Dalle salse di pomodoro fatte in casa alle castagne senza etichette, ambulanti di Castel di Sangro multati di 3mila euro
CASTEL DI SANGRO. Un centinaio di bottiglie di salsa di pomodoro, quindici barattoli di pomodori datterino, 25 barattoli di spezie varie (tra cui peperoncino e origano), 100 uova, 10 chili di farina di mais, altri 50 di castagne e 30 chili di noci: tutti di ignota provenienza.
Sono i prodotti sequestrati dai carabinieri forestali di Castel di Sangro nel corso di una serie di controlli, eseguiti in più giorni, al mercato comunale.
Secondo le accuse, sono stati trovati prodotti alimentari, messi in vendita sui banchi, privi delle previste etichette necessarie alla tracciabilità: sono stati, quindi, sottoposti a sequestro amministrativo, mentre i venditori sono stati sanzionati per un totale di 3.000 euro.
Alla richiesta dei militari di esibire la prevista documentazione, i titolari di alcune attività commerciali che detenevano ed esponevano per la vendita alimenti privi di etichetta, non sono stati in grado di produrre i documenti atti a garantire, in tutte le fasi della trasformazione e della distribuzione, la tracciabilità della merce messa in offerta, violando gli obblighi previsti dai vigenti regolamenti comunitari.

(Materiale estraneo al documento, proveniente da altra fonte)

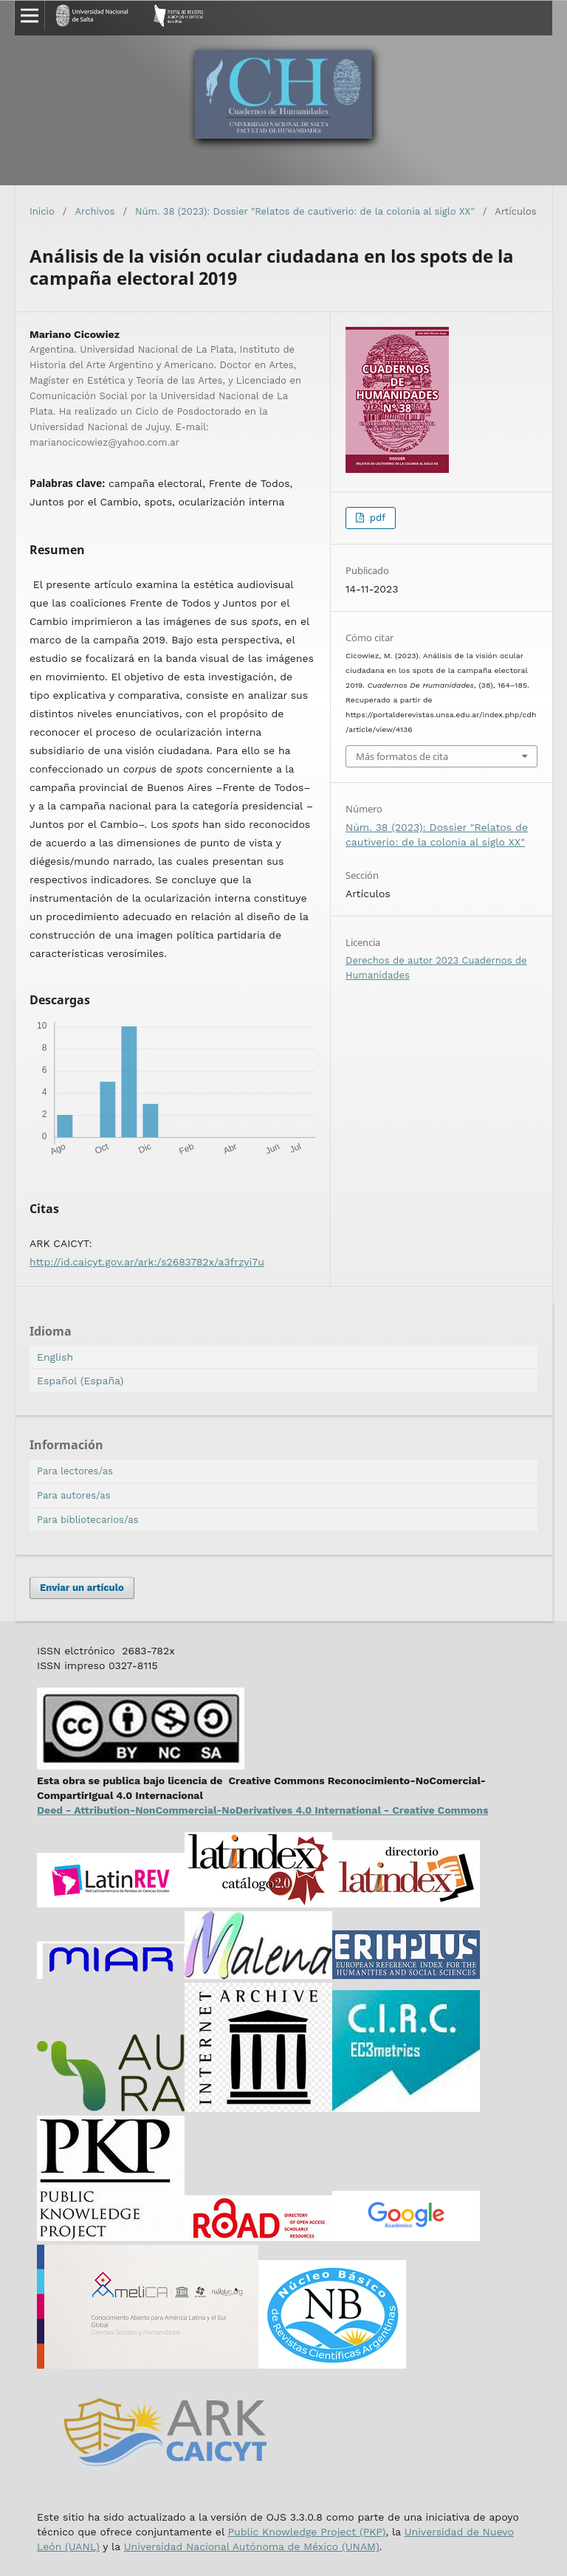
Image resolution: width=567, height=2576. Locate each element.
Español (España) (80, 1381)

L’immissione sul mercato di prodotti irregolari, gestiti in violazione alle norme Comunitarie, può risultare pregiudizievole per la tutela della salute pubblica.
L’attività ispettiva esercitata dai carabinieri forestali, che si pone a tutela dei consumatori, si prefigge l’obiettivo di garantire la corretta gestione della filiera agro alimentare. (r.rs.)